ABOUT THIS EXERCISE :: Locate the word "Contact" in the material, then show every line that holds it.

RECORDS FOR THE EXERCISE ::
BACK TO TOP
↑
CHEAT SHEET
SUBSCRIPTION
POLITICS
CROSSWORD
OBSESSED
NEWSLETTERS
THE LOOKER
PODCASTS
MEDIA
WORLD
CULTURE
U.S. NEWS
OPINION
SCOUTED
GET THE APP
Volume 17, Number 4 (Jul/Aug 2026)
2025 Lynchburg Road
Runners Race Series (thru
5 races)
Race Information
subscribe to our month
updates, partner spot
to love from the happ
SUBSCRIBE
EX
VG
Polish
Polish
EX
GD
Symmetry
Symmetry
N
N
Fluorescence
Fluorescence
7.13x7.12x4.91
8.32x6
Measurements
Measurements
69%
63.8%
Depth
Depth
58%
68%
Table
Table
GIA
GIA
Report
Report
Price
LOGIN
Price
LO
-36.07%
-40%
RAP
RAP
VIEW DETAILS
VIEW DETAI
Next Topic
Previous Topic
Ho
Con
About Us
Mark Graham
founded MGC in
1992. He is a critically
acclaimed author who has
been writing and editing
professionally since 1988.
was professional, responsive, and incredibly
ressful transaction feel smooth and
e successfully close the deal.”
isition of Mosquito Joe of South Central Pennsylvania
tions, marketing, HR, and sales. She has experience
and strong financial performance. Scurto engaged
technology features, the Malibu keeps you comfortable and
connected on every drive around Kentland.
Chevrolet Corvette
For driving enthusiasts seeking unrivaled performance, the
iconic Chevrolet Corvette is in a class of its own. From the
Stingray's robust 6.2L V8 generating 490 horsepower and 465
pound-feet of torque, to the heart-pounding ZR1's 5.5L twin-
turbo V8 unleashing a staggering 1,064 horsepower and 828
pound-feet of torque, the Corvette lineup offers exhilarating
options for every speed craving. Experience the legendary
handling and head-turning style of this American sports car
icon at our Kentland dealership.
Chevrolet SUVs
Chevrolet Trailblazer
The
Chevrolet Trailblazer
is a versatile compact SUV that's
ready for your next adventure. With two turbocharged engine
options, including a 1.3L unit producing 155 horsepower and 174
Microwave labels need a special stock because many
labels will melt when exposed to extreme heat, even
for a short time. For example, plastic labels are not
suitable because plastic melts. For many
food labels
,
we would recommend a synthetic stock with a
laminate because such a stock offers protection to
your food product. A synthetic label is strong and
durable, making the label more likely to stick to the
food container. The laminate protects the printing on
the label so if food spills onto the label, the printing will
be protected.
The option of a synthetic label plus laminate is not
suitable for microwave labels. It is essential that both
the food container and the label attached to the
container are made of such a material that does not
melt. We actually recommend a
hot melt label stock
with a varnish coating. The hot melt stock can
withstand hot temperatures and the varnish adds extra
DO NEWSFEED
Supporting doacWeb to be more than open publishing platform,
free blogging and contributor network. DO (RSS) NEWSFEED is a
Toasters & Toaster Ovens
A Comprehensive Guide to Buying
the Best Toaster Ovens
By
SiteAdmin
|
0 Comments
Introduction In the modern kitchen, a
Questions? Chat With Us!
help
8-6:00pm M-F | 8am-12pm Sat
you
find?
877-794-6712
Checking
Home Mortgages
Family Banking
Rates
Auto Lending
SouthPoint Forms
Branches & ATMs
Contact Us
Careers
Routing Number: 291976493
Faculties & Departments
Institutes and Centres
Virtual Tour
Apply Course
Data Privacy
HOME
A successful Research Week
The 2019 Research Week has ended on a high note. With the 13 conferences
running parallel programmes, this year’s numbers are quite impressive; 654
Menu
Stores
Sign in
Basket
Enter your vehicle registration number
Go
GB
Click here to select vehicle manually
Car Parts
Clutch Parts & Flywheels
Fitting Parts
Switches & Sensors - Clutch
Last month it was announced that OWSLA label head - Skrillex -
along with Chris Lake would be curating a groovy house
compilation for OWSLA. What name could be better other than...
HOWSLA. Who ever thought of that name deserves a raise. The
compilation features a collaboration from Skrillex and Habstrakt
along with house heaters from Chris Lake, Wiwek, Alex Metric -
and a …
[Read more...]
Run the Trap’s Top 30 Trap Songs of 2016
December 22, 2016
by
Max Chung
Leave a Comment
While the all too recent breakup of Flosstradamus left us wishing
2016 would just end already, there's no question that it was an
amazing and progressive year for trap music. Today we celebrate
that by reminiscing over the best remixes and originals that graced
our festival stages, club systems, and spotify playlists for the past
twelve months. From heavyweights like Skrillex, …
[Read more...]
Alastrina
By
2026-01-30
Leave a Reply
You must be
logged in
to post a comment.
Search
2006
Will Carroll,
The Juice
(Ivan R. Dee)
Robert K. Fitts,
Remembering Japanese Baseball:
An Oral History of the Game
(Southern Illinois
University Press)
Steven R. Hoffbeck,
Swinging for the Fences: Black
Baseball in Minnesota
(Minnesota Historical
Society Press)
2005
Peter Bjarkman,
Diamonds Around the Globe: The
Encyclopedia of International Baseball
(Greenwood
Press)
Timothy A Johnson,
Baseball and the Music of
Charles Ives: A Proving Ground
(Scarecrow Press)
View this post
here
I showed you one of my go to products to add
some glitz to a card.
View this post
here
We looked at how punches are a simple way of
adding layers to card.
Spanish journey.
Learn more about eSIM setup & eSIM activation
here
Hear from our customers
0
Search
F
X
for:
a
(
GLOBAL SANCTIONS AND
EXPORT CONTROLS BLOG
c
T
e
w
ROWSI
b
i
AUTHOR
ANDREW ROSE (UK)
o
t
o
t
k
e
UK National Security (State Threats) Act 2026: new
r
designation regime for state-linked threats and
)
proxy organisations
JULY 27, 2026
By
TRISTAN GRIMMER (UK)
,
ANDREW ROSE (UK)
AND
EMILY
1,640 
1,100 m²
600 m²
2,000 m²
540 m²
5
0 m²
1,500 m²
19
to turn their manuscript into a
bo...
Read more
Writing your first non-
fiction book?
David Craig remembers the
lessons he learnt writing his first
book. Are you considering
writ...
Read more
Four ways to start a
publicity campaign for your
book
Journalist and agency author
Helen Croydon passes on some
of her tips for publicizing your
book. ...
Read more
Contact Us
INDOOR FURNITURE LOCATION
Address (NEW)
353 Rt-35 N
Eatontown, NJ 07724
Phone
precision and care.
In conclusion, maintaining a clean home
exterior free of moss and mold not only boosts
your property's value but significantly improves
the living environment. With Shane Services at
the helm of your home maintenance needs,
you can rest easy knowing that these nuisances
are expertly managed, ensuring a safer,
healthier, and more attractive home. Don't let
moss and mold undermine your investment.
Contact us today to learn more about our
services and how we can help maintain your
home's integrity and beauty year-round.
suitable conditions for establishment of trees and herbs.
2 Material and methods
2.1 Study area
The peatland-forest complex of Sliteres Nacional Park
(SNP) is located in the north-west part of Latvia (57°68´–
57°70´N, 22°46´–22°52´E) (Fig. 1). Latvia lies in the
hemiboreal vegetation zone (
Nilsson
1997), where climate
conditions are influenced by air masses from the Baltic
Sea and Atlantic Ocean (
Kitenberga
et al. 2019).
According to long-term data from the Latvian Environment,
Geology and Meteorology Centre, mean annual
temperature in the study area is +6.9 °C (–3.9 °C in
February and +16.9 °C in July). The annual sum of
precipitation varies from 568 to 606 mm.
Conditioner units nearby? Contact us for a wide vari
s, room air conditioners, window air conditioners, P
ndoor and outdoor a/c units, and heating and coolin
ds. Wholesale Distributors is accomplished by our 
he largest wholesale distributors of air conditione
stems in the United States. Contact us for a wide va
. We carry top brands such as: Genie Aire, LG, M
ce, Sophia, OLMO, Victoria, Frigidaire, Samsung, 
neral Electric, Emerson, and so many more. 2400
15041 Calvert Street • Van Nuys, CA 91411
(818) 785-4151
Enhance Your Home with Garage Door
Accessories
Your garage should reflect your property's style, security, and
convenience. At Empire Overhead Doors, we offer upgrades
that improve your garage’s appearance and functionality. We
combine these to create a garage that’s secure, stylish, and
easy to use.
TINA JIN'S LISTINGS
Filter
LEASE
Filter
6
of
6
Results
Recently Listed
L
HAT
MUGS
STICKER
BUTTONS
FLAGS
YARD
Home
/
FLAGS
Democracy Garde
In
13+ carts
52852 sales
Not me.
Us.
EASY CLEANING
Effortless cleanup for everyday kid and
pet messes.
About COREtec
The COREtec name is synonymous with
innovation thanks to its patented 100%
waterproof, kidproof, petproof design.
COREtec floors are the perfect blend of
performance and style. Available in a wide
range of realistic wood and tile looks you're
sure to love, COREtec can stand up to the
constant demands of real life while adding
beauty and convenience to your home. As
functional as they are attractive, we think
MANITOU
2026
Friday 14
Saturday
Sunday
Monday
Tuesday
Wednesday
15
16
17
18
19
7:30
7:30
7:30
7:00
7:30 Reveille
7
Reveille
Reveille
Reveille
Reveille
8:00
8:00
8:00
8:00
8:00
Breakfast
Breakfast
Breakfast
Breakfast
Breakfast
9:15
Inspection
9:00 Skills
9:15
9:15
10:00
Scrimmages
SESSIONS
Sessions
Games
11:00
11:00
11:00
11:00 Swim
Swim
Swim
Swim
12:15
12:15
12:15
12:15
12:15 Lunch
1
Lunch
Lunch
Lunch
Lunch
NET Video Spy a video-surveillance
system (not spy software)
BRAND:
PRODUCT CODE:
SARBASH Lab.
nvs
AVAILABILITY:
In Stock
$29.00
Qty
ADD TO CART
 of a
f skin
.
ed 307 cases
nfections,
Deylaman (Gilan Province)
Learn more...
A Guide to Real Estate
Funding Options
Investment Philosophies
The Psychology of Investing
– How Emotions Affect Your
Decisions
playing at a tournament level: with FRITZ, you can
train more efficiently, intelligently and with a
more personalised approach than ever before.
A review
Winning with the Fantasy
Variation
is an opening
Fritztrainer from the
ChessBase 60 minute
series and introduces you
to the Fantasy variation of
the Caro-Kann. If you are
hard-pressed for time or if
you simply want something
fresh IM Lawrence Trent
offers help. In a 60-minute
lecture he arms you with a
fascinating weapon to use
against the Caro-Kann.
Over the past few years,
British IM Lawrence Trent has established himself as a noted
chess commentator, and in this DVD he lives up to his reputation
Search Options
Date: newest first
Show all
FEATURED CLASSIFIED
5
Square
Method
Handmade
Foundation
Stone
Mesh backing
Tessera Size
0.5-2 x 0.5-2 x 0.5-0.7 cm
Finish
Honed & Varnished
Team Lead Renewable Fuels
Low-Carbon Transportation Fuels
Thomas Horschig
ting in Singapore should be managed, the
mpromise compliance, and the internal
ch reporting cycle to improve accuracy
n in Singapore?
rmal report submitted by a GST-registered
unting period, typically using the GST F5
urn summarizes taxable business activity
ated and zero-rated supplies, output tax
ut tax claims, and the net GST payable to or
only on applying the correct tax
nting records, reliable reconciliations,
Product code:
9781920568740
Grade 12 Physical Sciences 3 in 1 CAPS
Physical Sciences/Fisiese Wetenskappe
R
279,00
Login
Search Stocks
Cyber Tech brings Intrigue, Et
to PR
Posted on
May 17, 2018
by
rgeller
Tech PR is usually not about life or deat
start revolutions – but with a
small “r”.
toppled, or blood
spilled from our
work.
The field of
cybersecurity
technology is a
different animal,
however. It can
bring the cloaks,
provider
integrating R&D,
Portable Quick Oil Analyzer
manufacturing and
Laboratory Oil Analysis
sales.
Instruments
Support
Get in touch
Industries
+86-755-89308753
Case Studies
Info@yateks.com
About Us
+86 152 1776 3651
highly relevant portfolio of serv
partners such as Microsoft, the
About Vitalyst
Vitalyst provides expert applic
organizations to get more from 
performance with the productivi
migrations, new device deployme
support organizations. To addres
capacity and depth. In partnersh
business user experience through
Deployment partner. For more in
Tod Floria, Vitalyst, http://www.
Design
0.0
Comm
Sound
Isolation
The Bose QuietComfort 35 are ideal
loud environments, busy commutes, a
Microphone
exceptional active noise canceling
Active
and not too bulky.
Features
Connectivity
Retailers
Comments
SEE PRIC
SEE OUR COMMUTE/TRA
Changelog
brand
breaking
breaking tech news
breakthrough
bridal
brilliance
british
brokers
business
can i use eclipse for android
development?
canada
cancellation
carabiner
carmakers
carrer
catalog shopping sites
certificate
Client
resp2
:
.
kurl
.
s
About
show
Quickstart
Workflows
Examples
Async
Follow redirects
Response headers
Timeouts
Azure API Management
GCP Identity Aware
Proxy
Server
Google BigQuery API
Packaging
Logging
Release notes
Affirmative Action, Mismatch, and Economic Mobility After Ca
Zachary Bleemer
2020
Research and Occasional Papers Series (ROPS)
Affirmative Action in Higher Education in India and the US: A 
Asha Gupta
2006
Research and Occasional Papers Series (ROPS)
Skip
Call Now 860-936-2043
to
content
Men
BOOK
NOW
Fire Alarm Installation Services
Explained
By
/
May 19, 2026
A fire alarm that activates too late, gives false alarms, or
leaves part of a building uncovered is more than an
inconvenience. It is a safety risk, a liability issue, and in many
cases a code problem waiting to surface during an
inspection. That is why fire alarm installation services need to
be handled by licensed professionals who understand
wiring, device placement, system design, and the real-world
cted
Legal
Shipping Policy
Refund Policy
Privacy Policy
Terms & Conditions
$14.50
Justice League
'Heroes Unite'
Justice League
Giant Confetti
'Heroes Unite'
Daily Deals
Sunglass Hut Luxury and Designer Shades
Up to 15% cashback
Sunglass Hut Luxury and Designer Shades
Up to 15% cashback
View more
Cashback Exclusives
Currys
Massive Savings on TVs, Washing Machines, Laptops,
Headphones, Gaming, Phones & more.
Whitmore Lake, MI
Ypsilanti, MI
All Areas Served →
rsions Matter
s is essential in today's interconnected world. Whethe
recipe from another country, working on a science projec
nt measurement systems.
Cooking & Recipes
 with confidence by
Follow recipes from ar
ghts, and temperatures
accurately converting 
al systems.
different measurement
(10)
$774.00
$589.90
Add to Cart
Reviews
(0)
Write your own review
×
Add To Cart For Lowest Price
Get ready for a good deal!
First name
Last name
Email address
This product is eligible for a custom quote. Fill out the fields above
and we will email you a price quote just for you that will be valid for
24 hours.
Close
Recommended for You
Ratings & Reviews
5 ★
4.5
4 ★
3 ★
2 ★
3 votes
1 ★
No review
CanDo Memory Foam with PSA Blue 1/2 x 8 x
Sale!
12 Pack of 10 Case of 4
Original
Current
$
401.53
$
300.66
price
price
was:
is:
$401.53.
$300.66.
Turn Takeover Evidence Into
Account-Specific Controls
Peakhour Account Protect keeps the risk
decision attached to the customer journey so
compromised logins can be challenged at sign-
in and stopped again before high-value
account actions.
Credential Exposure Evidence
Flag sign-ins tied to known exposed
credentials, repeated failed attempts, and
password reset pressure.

ANSWER ::
Contact Us
Contact Us
Contact us today to learn more about our
Conditioner units nearby? Contact us for a wide vari
stems in the United States. Contact us for a wide va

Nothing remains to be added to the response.